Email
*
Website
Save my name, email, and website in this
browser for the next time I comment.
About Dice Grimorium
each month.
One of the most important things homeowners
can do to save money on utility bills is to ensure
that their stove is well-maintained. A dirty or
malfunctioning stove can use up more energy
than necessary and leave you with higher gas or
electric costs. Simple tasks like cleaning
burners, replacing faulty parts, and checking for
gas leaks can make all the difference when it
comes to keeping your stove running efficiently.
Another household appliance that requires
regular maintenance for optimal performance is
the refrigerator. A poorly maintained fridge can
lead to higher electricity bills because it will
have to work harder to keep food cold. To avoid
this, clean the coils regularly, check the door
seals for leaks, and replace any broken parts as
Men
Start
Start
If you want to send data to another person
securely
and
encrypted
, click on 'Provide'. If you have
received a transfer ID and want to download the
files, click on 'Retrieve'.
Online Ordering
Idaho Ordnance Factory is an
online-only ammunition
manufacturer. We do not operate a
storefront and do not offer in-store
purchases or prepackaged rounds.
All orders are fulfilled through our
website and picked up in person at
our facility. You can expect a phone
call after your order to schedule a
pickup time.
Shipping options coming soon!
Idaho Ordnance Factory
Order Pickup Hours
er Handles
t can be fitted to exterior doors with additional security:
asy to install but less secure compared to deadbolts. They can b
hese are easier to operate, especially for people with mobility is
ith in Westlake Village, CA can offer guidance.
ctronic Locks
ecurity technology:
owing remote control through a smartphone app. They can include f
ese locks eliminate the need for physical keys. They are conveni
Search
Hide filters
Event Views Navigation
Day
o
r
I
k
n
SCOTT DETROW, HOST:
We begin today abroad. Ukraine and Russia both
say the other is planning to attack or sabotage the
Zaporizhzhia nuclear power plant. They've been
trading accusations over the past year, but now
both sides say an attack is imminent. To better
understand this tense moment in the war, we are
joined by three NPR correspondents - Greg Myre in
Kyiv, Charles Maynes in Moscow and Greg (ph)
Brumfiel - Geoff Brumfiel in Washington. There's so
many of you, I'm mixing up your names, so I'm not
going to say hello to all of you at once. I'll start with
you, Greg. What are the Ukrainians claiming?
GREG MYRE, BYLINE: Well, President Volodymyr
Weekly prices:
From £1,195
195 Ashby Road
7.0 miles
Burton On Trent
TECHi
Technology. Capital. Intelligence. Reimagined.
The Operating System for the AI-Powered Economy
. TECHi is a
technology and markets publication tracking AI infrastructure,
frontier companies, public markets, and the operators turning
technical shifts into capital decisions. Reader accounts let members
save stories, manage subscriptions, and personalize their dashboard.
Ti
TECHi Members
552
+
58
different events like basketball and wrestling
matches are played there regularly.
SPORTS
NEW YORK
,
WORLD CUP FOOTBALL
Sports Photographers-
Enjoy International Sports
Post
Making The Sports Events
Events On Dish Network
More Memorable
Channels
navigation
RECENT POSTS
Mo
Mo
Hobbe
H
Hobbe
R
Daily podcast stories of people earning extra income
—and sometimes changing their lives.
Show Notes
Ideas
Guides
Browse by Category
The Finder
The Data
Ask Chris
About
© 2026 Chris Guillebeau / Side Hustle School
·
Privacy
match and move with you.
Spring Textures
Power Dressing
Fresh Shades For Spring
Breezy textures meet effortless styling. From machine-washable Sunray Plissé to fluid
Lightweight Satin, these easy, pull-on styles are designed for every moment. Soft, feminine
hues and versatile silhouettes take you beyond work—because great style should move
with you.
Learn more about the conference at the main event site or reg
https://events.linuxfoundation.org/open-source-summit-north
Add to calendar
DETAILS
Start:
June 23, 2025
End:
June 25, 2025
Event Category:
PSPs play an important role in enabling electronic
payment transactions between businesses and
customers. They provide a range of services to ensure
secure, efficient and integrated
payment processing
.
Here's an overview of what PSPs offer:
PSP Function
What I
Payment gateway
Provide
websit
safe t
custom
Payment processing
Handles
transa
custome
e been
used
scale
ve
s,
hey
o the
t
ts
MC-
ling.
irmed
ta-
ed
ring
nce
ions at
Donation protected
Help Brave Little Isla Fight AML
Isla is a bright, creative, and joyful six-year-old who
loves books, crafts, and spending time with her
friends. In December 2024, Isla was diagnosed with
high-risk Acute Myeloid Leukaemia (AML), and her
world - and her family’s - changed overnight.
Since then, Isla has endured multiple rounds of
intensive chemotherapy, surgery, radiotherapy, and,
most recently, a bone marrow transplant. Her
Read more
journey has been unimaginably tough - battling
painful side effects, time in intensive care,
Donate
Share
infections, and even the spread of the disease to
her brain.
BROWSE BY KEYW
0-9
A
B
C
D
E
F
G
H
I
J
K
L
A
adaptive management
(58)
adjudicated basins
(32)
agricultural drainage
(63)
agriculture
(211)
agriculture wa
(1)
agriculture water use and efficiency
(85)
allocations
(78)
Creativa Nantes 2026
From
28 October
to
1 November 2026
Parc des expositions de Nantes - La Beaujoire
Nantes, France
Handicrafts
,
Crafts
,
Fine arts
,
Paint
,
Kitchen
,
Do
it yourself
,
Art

· · ·

Task brief: Across the entries above, find the lines with the string "processing" and copy them.

Exercise result:
payment processing
Payment processing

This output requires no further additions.